The night of the attack, I was dining with a group of Jordanians in one of Amman's fashionable night-life areas, and people seemed more concerned about the imminent return of Abu Qatada, a Jordanian-born fundamentalist sheikh whom the Blair government is only too happy to disgorge after the July bombings in London. "I really thought Jordanians would be freaked out when we finally got hit," says Rana Sweis, a 25-year-old Jordanian journalist. "And if it had happened two or three years ago, people would've been shocked and afraid. Things are very stable here, and Jordanians are very cautious. But look around you, everyone's out tonight."

Perhaps the relative calm is due to the fact that everyone else in the region has been hit considerably harder. Or maybe, as Fares Braizat, a researcher at the University of Jordan's Center for Strategic Studies, explains, it's because "Jordan was
definitely not the target. If it was," he told me in his Amman office, "they would've gone after the capital here."

It's true that the missile attack, like the last successful terrorist operation in Jordan, which claimed the life of American diplomat Laurence Foley in October 2002, targeted Americans. However, as we saw when Western employees in the Saudi oil industry were killed, attacks in Muslim countries are often intended to bring attention to a government's relationship with Western concerns in order to embarrass the regime. As a recent Pew poll showed that 70 percent of Jordanians support attacks against Americans and other Westerners in Iraq, it's likely that much of that majority had not previously known that their government is a stalwart, albeit quiet, ally in the U.S.-led coalition's war.
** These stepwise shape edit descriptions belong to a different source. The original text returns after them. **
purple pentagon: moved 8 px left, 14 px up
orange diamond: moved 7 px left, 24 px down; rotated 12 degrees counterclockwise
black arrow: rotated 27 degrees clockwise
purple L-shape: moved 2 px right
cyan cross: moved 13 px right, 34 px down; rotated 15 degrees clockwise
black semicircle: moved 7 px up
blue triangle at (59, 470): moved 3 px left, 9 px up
Now they know, and maybe the Royal Hashemite Court has some explaining to do.

However, targeting Aqaba suggests that the attack wasn't just a shot at the United States and its regional policies. It was also aimed at the Hashemite monarchy.
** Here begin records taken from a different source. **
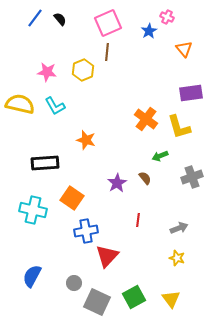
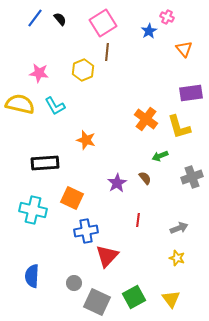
pink square: moved 5 px left; rotated 8 degrees counterclockwise
pink star: moved 8 px left, 1 px down
orange square: rotated 10 degrees counterclockwise
blue semicircle: rotated 25 degrees counterclockwise
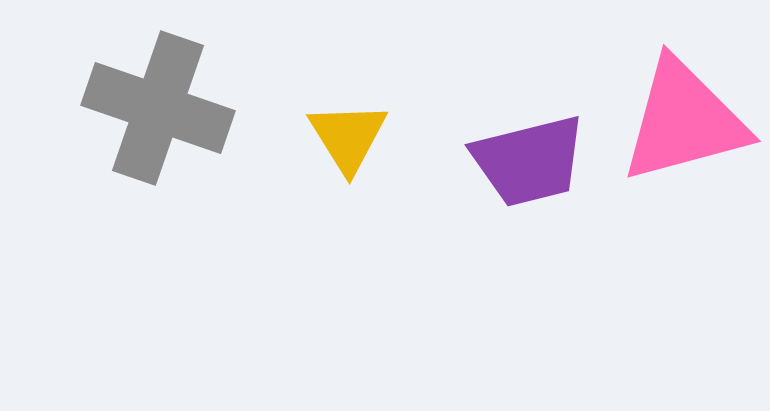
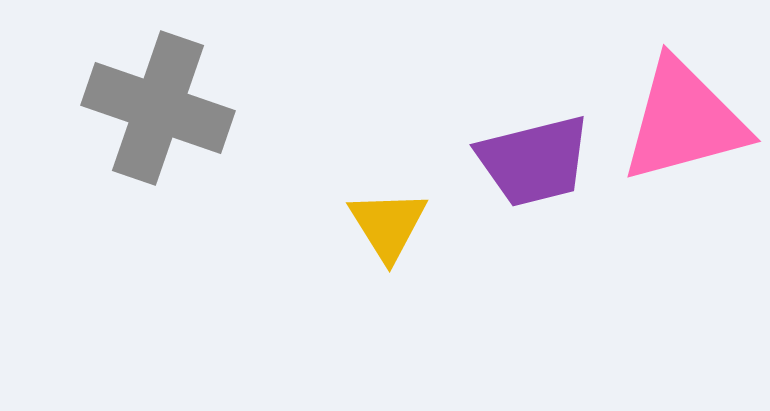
yellow triangle: moved 40 px right, 88 px down
purple trapezoid: moved 5 px right
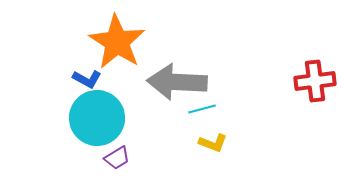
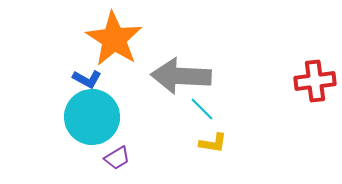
orange star: moved 3 px left, 3 px up
gray arrow: moved 4 px right, 6 px up
cyan line: rotated 60 degrees clockwise
cyan circle: moved 5 px left, 1 px up
yellow L-shape: rotated 12 degrees counterclockwise
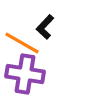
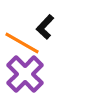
purple cross: rotated 36 degrees clockwise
Aqaba is Jordan's only port and also its one Red Sea resort town. Throughout the region this summer the tourist industry has been repeatedly attacked, most spectacularly at Sharm al Sheikh, Egypt's Red Sea resort, where 88 people, mostly Egyptians, died. And in Lebanon, the series of bombs and assassinations that began with the February murder of a former Lebanese prime minister has virtually destroyed the summer tourism season, long a staple of the Lebanese economy. Perhaps Aqaba isn't yet as strong a tourist draw as Beirut or Egypt's numerous Sinai resorts, but the Jordanians are hoping to make good on the large investment they've poured into what they call the Red Sea Riviera, encompassing Taba in Egypt and Eilat in Israel.